Sorry for the slow response. I missed your reply in the spring and am only getting back to bioinformatics now after field work now.

Is there any way to assign IDs manually?

The issue I have is I'm working on a multi-year sampling project. In the first year I was unsure how much depth I needed for my samples (octoploid plants), and ended up with a lot of reads. Subsequent testing reveals I can cut the depth down by 75% or more. But I still need to include the first 96 samples, as I add more each year.

Breaking up the analysis into hundreds of individual array jobs reduces the total run time from months to about a week. Constructing the catalog is one of the more time consuming steps. Limiting that to a selection of 80 samples speeds that up, and means I don't need to rebuild the catalog each year as I add samples. It takes about 4 days for my 80 samples. It increases a lot for additional samples - from 10 days to several weeks for 96. I currently have 384 samples with another 200 collected this year.

All of which to say going back to a full catalog is going to add months to my workflow every year.

sstacks is the other challenge. Running it on each sample individually takes me a few days. Putting them all together will take a month.

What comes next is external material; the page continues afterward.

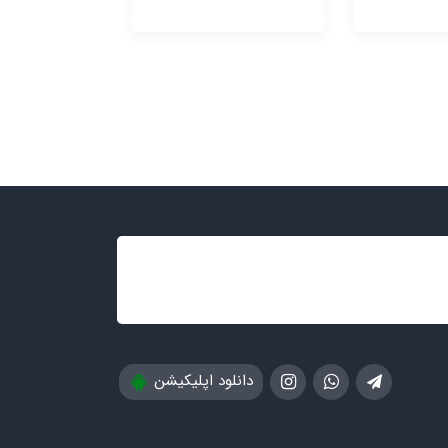
دانلود اپلیکیشن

What would you suggest in this situation? Is there any point in the workflow where I could manually assign IDs to samples? Or maybe I need to subsample those initial 96 samples down to a reasonable size? The biggest sample has 2.0e08 retained reads, and from my experiments I could drop that to 5.0e07 (or perhaps less) with no loss of resolution (distinguishing among clones as one of the main requirements). It would be straightforward enough to select the first 5.0e7 reads from each file after process radtags if that makes sense.